| Exercise requirements |
Your reply should reproduce each entry exactly and contain no pictures.

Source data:
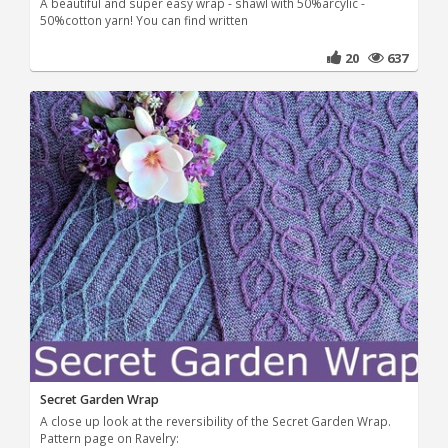
A beautiful and super easy wrap - shawl with 50%arcylic -
50%cotton yarn! You can find written
20
637
Secret Garden Wrap
A close up look at the reversibility of the Secret Garden Wrap.
Pattern page on Ravelry:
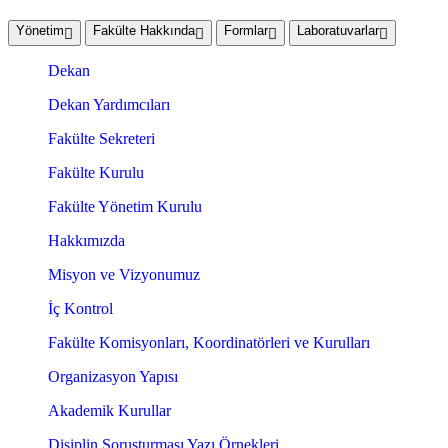
Yönetim
Fakülte Hakkında
Formlar
Laboratuvarlar
Dekan
Dekan Yardımcıları
Fakülte Sekreteri
Fakülte Kurulu
Fakülte Yönetim Kurulu
Hakkımızda
Misyon ve Vizyonumuz
İç Kontrol
Fakülte Komisyonları, Koordinatörleri ve Kurulları
Organizasyon Yapısı
Akademik Kurullar
Disiplin Soruşturması Yazı Örnekleri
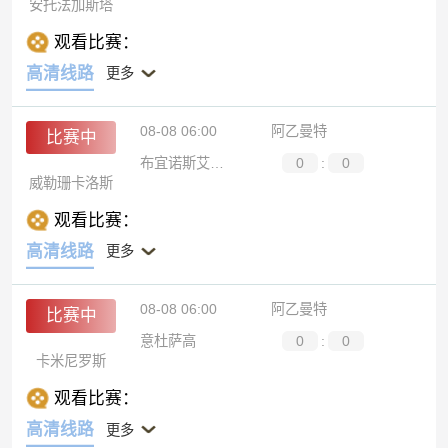
安托法加斯塔
观看比赛：
高清线路
更多
08-08 06:00
阿乙曼特
比赛中
布宜诺斯艾利斯通讯
0
:
0
威勒珊卡洛斯
观看比赛：
高清线路
更多
08-08 06:00
阿乙曼特
比赛中
意杜萨高
0
:
0
卡米尼罗斯
观看比赛：
高清线路
更多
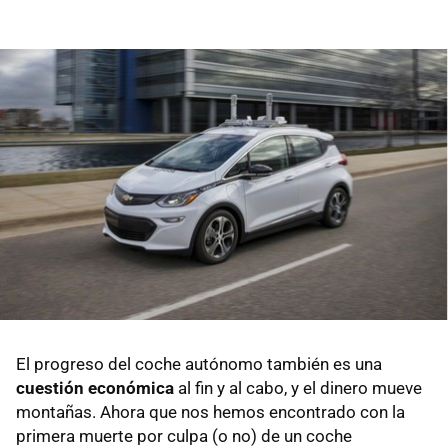
El progreso del coche autónomo también es una
cuestión económica
al fin y al cabo, y el dinero mueve
montañas. Ahora que nos hemos encontrado con la
primera muerte por culpa (o no) de un coche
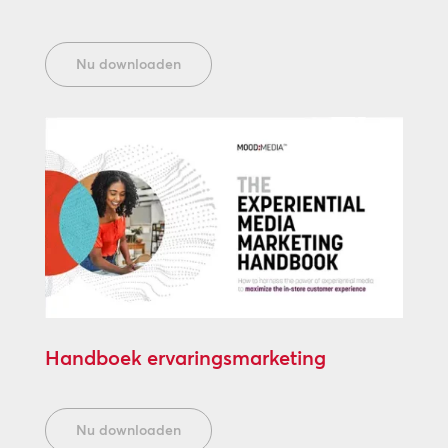
Nu downloaden
Handboek ervaringsmarketing
Nu downloaden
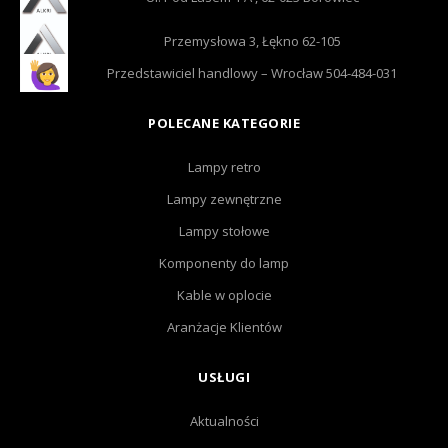
Przemysłowa 3, Łękno 62-105
Przedstawiciel handlowy – Wrocław 504-484-031
POLECANE KATEGORIE
Lampy retro
Lampy zewnętrzne
Lampy stołowe
Komponenty do lamp
Kable w oplocie
Aranżacje Klientów
USŁUGI
Aktualności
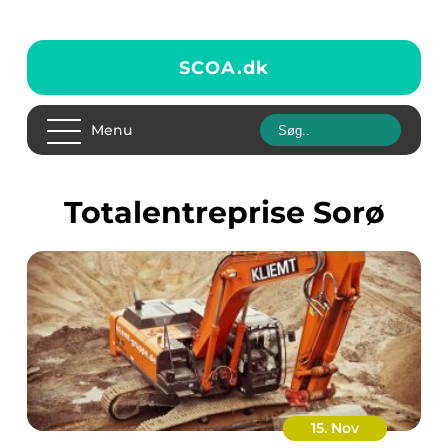
SCOA.
dk
Menu
Totalentreprise Sorø
15. Nov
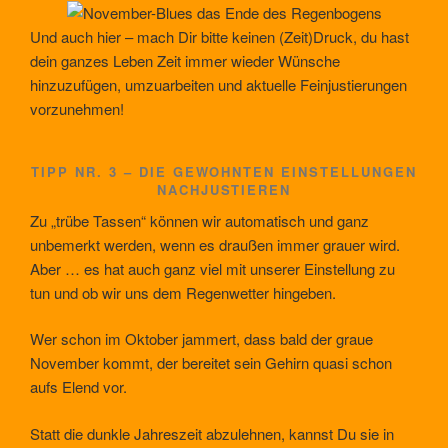
Und auch hier – mach Dir bitte keinen (Zeit)Druck, du hast
dein ganzes Leben Zeit immer wieder Wünsche
hinzuzufügen, umzuarbeiten und aktuelle Feinjustierungen
vorzunehmen!
TIPP NR. 3 – DIE GEWOHNTEN EINSTELLUNGEN
NACHJUSTIEREN
Zu „trübe Tassen“ können wir automatisch und ganz
unbemerkt werden, wenn es draußen immer grauer wird.
Aber … es hat auch ganz viel mit unserer Einstellung zu
tun und ob wir uns dem Regenwetter hingeben.
Wer schon im Oktober jammert, dass bald der graue
November kommt, der bereitet sein Gehirn quasi schon
aufs Elend vor.
Statt die dunkle Jahreszeit abzulehnen, kannst Du sie in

| Reply |
A beautiful and super easy wrap - shawl with 50%arcylic -
50%cotton yarn! You can find written
20
637
Secret Garden Wrap
A close up look at the reversibility of the Secret Garden Wrap.
Pattern page on Ravelry:
Yönetim
Fakülte Hakkında
Formlar
Laboratuvarlar
Dekan
Dekan Yardımcıları
Fakülte Sekreteri
Fakülte Kurulu
Fakülte Yönetim Kurulu
Hakkımızda
Misyon ve Vizyonumuz
İç Kontrol
Fakülte Komisyonları, Koordinatörleri ve Kurulları
Organizasyon Yapısı
Akademik Kurullar
Disiplin Soruşturması Yazı Örnekleri
安托法加斯塔
观看比赛：
高清线路
更多
08-08 06:00
阿乙曼特
比赛中
布宜诺斯艾利斯通讯
0
:
0
威勒珊卡洛斯
观看比赛：
高清线路
更多
08-08 06:00
阿乙曼特
比赛中
意杜萨高
0
:
0
卡米尼罗斯
观看比赛：
高清线路
更多
El progreso del coche autónomo también es una
cuestión económica
al fin y al cabo, y el dinero mueve
montañas. Ahora que nos hemos encontrado con la
primera muerte por culpa (o no) de un coche
Nu downloaden
Handboek ervaringsmarketing
Nu downloaden
Przemysłowa 3, Łękno 62-105
Przedstawiciel handlowy – Wrocław 504-484-031
POLECANE KATEGORIE
Lampy retro
Lampy zewnętrzne
Lampy stołowe
Komponenty do lamp
Kable w oplocie
Aranżacje Klientów
USŁUGI
Aktualności
SCOA.
dk
Menu
Totalentreprise Sorø
15. Nov
Und auch hier – mach Dir bitte keinen (Zeit)Druck, du hast
dein ganzes Leben Zeit immer wieder Wünsche
hinzuzufügen, umzuarbeiten und aktuelle Feinjustierungen
vorzunehmen!
TIPP NR. 3 – DIE GEWOHNTEN EINSTELLUNGEN
NACHJUSTIEREN
Zu „trübe Tassen“ können wir automatisch und ganz
unbemerkt werden, wenn es draußen immer grauer wird.
Aber … es hat auch ganz viel mit unserer Einstellung zu
tun und ob wir uns dem Regenwetter hingeben.
Wer schon im Oktober jammert, dass bald der graue
November kommt, der bereitet sein Gehirn quasi schon
aufs Elend vor.
Statt die dunkle Jahreszeit abzulehnen, kannst Du sie in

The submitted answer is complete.